**Try it**
Everything in the entries is to be written out exactly, except for the pictures.

------------------------------------------------------------------------

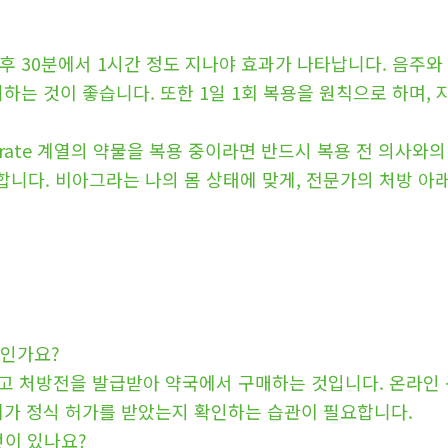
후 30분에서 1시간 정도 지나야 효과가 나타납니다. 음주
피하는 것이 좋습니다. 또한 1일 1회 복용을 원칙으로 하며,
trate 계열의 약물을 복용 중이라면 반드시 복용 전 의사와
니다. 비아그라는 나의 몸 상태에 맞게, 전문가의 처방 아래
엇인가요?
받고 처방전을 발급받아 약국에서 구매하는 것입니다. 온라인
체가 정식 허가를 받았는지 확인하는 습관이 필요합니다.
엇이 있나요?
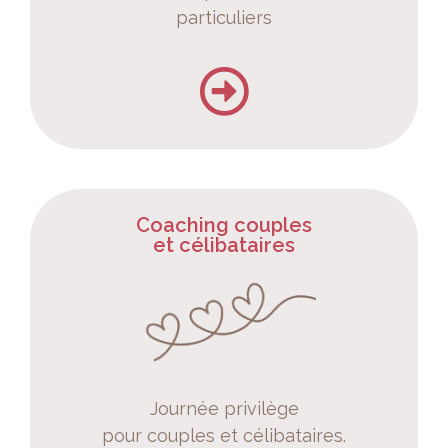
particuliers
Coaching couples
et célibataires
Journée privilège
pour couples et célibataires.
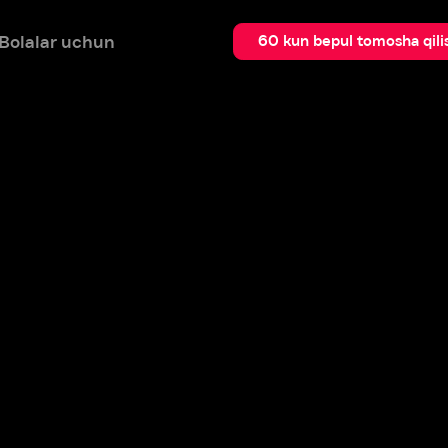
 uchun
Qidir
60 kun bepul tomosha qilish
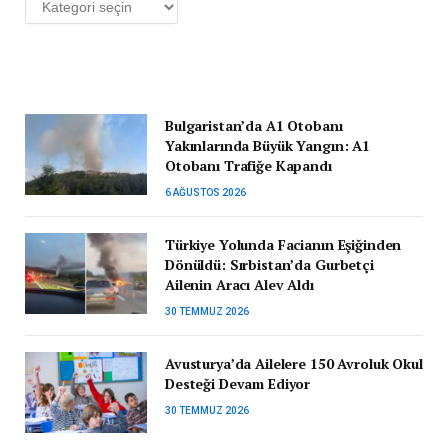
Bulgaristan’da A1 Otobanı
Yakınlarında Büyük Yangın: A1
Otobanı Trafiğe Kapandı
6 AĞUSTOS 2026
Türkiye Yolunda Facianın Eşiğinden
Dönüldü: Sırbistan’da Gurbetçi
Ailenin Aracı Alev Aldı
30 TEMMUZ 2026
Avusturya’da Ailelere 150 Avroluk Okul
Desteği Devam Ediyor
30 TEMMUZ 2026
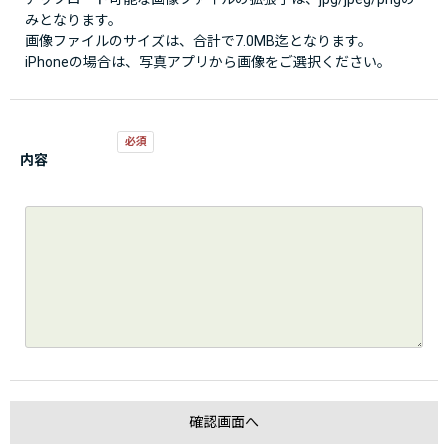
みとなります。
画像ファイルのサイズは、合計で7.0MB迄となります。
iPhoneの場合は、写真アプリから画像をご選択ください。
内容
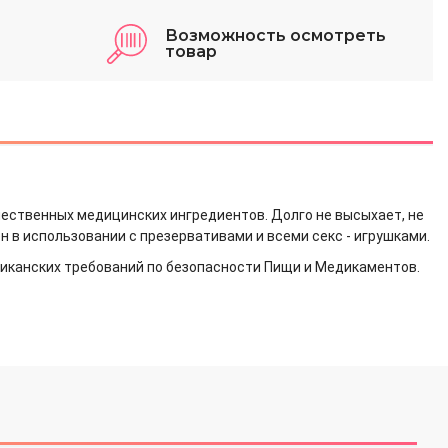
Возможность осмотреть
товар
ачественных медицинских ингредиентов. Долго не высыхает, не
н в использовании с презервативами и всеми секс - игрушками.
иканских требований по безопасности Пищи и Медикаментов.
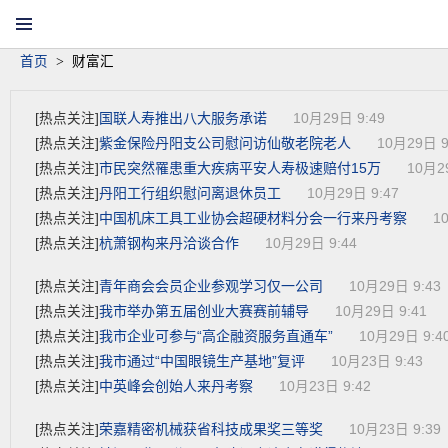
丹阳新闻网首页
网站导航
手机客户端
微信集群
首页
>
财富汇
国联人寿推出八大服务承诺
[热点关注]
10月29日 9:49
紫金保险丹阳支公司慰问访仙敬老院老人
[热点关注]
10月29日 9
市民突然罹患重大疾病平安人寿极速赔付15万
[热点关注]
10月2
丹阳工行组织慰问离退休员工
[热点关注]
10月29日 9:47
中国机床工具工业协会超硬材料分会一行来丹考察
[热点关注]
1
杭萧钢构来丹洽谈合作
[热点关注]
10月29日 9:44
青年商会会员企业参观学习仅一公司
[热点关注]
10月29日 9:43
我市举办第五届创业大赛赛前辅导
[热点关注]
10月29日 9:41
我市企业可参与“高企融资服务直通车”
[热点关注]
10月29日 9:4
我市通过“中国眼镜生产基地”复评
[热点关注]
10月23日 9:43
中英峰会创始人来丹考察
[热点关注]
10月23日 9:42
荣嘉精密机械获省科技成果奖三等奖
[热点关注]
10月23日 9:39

------------------------------------------------------------------------

**Answer area**
후 30분에서 1시간 정도 지나야 효과가 나타납니다. 음주
피하는 것이 좋습니다. 또한 1일 1회 복용을 원칙으로 하며,
trate 계열의 약물을 복용 중이라면 반드시 복용 전 의사와
니다. 비아그라는 나의 몸 상태에 맞게, 전문가의 처방 아래
엇인가요?
받고 처방전을 발급받아 약국에서 구매하는 것입니다. 온라인
체가 정식 허가를 받았는지 확인하는 습관이 필요합니다.
엇이 있나요?
particuliers
Coaching couples
et célibataires
Journée privilège
pour couples et célibataires.
 uchun
Qidir
60 kun bepul tomosha qilish
Bulgaristan’da A1 Otobanı
Yakınlarında Büyük Yangın: A1
Otobanı Trafiğe Kapandı
6 AĞUSTOS 2026
Türkiye Yolunda Facianın Eşiğinden
Dönüldü: Sırbistan’da Gurbetçi
Ailenin Aracı Alev Aldı
30 TEMMUZ 2026
Avusturya’da Ailelere 150 Avroluk Okul
Desteği Devam Ediyor
30 TEMMUZ 2026
みとなります。
画像ファイルのサイズは、合計で7.0MB迄となります。
iPhoneの場合は、写真アプリから画像をご選択ください。
内容
Возможность осмотреть
товар
ачественных медицинских ингредиентов. Долго не высыхает, не
н в использовании с презервативами и всеми секс - игрушками.
иканских требований по безопасности Пищи и Медикаментов.
丹阳新闻网首页
网站导航
手机客户端
微信集群
首页
>
财富汇
国联人寿推出八大服务承诺
[热点关注]
10月29日 9:49
紫金保险丹阳支公司慰问访仙敬老院老人
[热点关注]
10月29日 9
市民突然罹患重大疾病平安人寿极速赔付15万
[热点关注]
10月2
丹阳工行组织慰问离退休员工
[热点关注]
10月29日 9:47
中国机床工具工业协会超硬材料分会一行来丹考察
[热点关注]
1
杭萧钢构来丹洽谈合作
[热点关注]
10月29日 9:44
青年商会会员企业参观学习仅一公司
[热点关注]
10月29日 9:43
我市举办第五届创业大赛赛前辅导
[热点关注]
10月29日 9:41
我市企业可参与“高企融资服务直通车”
[热点关注]
10月29日 9:4
我市通过“中国眼镜生产基地”复评
[热点关注]
10月23日 9:43
中英峰会创始人来丹考察
[热点关注]
10月23日 9:42
荣嘉精密机械获省科技成果奖三等奖
[热点关注]
10月23日 9:39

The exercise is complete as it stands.